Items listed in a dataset
- - - -

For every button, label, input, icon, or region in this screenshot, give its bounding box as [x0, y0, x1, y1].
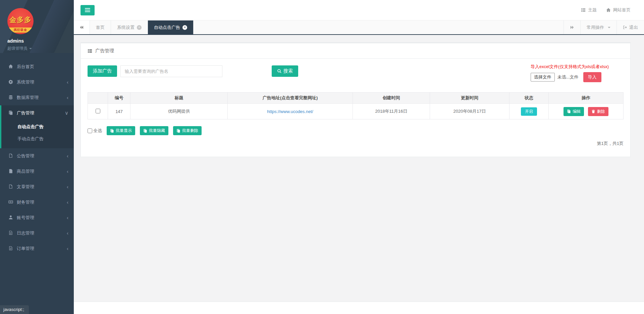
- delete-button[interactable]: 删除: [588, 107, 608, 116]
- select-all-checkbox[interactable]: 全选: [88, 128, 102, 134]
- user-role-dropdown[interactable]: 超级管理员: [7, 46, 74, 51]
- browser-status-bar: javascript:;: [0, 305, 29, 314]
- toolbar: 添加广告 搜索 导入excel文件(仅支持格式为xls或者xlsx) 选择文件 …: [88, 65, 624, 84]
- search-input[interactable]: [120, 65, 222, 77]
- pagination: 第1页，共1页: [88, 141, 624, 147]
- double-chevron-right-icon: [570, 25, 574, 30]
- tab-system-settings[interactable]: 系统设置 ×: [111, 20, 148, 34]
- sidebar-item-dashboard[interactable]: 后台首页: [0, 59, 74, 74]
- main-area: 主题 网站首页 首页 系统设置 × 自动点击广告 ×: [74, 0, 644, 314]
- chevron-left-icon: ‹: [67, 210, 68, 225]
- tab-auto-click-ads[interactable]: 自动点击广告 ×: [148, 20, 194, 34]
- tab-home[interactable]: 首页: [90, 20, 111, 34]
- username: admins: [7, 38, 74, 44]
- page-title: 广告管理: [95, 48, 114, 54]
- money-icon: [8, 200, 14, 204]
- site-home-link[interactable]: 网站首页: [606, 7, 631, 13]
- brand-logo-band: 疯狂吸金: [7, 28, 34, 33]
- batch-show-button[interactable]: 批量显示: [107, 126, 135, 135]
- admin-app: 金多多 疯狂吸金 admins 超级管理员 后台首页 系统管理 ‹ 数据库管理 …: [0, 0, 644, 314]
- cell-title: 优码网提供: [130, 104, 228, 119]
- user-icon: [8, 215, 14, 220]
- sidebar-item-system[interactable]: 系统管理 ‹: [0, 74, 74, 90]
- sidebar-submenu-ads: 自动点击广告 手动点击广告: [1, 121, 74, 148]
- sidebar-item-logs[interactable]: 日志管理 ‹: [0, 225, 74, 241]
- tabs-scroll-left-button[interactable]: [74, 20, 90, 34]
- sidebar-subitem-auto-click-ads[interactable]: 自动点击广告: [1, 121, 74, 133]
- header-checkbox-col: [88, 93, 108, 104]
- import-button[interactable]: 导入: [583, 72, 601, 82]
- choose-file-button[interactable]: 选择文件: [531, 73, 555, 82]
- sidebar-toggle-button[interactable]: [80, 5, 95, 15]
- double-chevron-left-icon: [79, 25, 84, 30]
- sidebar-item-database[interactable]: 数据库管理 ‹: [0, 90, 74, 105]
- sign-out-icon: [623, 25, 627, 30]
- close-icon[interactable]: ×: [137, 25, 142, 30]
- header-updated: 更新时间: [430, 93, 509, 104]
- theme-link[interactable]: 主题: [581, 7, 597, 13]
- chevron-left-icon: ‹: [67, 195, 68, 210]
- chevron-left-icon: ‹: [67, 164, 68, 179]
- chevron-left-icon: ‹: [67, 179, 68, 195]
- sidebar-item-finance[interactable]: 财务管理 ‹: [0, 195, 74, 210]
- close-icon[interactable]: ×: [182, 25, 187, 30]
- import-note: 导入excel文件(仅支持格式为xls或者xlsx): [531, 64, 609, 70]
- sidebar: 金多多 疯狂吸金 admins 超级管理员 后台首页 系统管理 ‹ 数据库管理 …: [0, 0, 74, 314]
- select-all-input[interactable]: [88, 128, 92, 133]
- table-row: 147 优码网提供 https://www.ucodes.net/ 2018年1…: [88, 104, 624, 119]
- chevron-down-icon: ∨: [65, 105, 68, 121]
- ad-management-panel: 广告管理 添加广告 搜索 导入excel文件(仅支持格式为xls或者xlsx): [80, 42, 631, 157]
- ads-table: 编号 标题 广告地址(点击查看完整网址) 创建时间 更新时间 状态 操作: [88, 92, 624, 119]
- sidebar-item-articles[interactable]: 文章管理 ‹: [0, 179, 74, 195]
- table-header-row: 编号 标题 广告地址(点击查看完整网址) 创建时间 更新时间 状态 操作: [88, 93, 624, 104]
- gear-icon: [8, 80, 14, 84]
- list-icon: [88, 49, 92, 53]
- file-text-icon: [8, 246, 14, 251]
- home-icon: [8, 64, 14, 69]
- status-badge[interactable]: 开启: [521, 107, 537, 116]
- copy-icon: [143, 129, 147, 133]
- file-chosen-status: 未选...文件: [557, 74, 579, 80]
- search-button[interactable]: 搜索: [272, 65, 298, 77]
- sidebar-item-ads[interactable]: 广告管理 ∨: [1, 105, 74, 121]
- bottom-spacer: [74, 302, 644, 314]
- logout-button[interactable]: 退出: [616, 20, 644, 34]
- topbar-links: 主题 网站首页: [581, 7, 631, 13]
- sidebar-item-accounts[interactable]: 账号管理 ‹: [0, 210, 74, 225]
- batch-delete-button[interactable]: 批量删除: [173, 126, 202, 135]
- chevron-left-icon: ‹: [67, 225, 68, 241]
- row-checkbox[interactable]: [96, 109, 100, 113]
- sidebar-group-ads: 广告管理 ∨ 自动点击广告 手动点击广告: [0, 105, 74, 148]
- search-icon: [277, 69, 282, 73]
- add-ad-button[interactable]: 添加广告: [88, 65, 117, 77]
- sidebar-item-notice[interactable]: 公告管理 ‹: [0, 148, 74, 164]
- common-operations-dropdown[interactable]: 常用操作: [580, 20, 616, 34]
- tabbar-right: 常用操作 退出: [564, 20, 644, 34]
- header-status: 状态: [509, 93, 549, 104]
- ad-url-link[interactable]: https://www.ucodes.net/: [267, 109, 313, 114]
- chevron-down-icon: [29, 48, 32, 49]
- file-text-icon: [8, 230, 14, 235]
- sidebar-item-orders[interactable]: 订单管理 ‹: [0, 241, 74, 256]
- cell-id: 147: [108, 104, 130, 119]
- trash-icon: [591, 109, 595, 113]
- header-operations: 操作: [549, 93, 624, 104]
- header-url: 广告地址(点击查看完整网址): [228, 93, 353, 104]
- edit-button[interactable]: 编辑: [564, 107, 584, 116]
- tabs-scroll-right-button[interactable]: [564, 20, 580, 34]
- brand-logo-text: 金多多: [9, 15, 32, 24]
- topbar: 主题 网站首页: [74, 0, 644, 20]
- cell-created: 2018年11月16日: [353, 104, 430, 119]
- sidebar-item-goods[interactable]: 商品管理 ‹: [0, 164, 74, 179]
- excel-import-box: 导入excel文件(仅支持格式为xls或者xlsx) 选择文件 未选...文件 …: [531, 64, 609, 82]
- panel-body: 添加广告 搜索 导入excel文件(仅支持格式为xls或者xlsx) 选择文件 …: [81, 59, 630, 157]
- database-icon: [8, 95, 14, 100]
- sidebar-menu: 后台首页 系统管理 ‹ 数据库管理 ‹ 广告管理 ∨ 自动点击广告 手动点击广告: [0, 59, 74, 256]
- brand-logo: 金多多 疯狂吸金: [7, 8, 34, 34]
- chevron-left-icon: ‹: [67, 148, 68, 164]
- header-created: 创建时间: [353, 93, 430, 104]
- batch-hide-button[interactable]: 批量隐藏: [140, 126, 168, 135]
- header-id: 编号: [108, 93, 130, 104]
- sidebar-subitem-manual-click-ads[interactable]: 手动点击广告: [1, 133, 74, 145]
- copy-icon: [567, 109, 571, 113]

- - - -

**Problem details**
Only lines with the word "batch" count here; copy every one from the records.

**Task result**
- batch-show-button[interactable]: 批量显示: [107, 126, 135, 135]
- batch-delete-button[interactable]: 批量删除: [173, 126, 202, 135]
- batch-hide-button[interactable]: 批量隐藏: [140, 126, 168, 135]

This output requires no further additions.